18- La société Etoile [Localité 5] n’a pas conclu de manière spécifique sur la responsabilité invoquée par l’appelante.
Sur ce:
19- Selon les dispositions de l’article 14-1 de la loi du 31 décembre 1975, pour les contrats de travaux de bâtiment et de travaux publics :
— le maître de l’ouvrage doit, s’il a connaissance de la présence sur le chantier d’un sous-traitant n’ayant pas fait l’objet des obligations définies à l’article 3 ou à l’article 6, ainsi que celles définies à l’article 5, mettre l’entrepreneur principal ou le sous-traitant en demeure de s’acquitter de ces obligations. Ces dispositions s’appliquent aux marchés publics et privés ;
— si le sous-traitant accepté, et dont les conditions de paiement ont été agréées par le maître de l’ouvrage dans les conditions définies par décret en Conseil d’Etat, ne bénéficie pas de la délégation de paiement, le maître de l’ouvrage doit exiger de l’entrepreneur principal qu’il justifie avoir fourni la caution.
Les dispositions ci-dessus concernant le maître de l’ouvrage ne s’appliquent pas à la personne physique construisant un logement pour l’occuper elle-même ou le faire occuper par son conjoint, ses ascendants, ses descendants ou ceux de son conjoint.
Les dispositions du deuxième alinéa s’appliquent également au contrat de sous-traitance industrielle lorsque le maître de l’ouvrage connaît son existence, nonobstant l’absence du sous-traitant sur le chantier.

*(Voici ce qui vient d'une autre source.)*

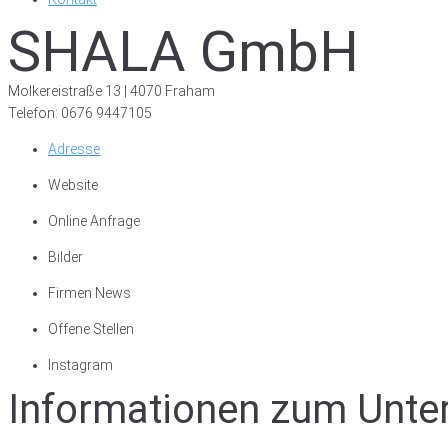
SHALA GmbH
Molkereistraße 13 | 4070 Fraham
Telefon: 0676 9447105
Adresse
Website
Online Anfrage
Bilder
Firmen News
Offene Stellen
Instagram
Informationen zum Unt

Les dispositions du troisième alinéa s’appliquent également au contrat de sous-traitance industrielle.
20- En l’espèce, dès lors que la cour écarte l’existence d’un contrat de sous-traitance entre la société GTMA et la société DMA, au regard de la nature de la prestation fournie par celle-ci, les dispositions de l’article 14-1 précité ne peuvent être utilement invoquées au soutien de l’action en responsabilité.

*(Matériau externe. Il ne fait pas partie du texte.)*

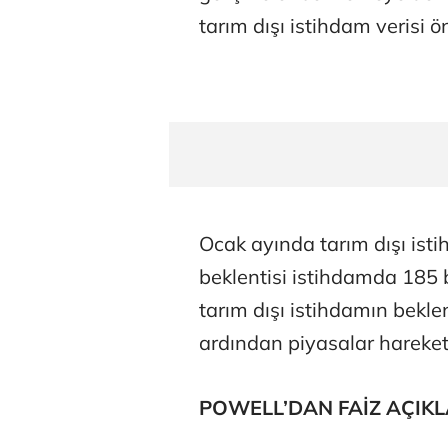
tarım dışı istihdam verisi ö
Ocak ayında tarım dışı isti
beklentisi istihdamda 185 
tarım dışı istihdamın bekle
ardından piyasalar hareket
POWELL’DAN FAİZ AÇIK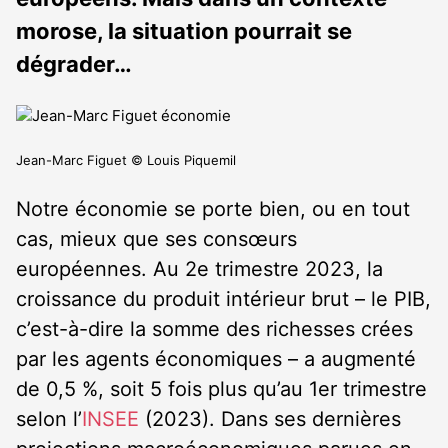
morose, la situation pourrait se
dégrader…
Jean-Marc Figuet © Louis Piquemil
Notre économie se porte bien, ou en tout
cas, mieux que ses consœurs
européennes. Au 2
e
trimestre 2023, la
croissance du produit intérieur brut – le PIB,
c’est-à-dire la somme des richesses crées
par les agents économiques – a augmenté
de 0,5 %, soit 5 fois plus qu’au 1
er
trimestre
selon l’
INSEE
(2023). Dans ses dernières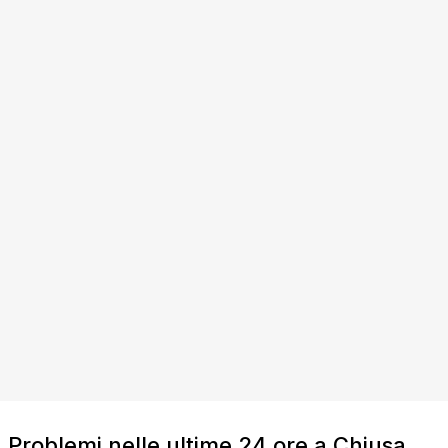
Problemi nelle ultime 24 ore a Chiusa,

Au surplus, il ne ressort nullement des pièces produites que la société Etoile [Localité 5] ait eu connaissance de l’intervention de la société DMA sur le chantier, ni comme sous-traitante, ni même au titre d’un contrat de fourniture d’armatures.
21- Il convient donc en définitive de débouter la société DMA de l’ensemble de ses demandes.
Sur les demandes accessoires :
22- Il est équitable d’allouer à la société Etoile [Localité 5] une indemnité de 1500 euros sur le fondement de l’article 700 du code de procédure civile.
Partie perdante, la société DMA sera condamnée aux dépens de première instance et d’appel.
PAR CES MOTIFS:
La cour, statuant publiquement, par arrêt réputé contradiuctoire et en dernier ressort:
Infirmant partiellement le jugement,
Déclare la demande en paiement de la société DMA Armatures Aquitaine irrecevable, pour défaut de qualité et d’intérêt à agir, en ce qu’elle a pour objet les factures des 22 février 2019 (11738.82 euros TTC), 28 février 2019 (134.09 euros TTC),
Confirme le jugement pour le surplus de ses dispositions,
Y ajoutant,
Condamne la société DMA Armatures Aquitaine à payer à la société Etoile [Localité 5] la somme de 1500 euros sur le fondement de l’article 700 du code de procédure civile,
Rejette les autres demandes,
Condamne la société DMA Armatures Aquitaine aux dépens d’appel.
Le présent arrêt a été signé par Monsieur Jean-Pierre FRANCO, président, et par Monsieur Hervé GOUDOT, greffier, auquel la minute de la décision a été remise par le magistrat signataire.